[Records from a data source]
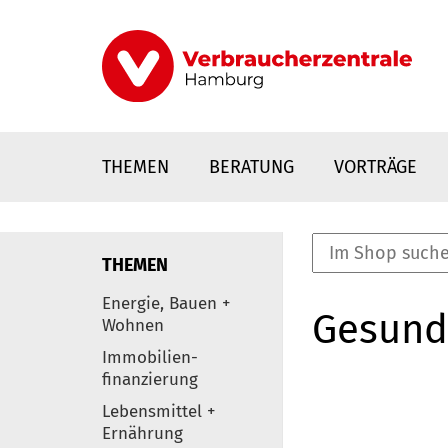
Direkt
zum
Inhalt
THEMEN
BERATUNG
VORTRÄGE
THEMEN
nstaltungen
Energie, Bauen +
Gesund
0
Wohnen
Elemente
Immobilien-
finanzierung
Lebensmittel +
Ernährung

**EXERCISE PROMPT:** Copy out each record shown above without alteration, skipping any picture.

**RESPONSE:**
Direkt
zum
Inhalt
THEMEN
BERATUNG
VORTRÄGE
THEMEN
nstaltungen
Energie, Bauen +
Gesund
0
Wohnen
Elemente
Immobilien-
finanzierung
Lebensmittel +
Ernährung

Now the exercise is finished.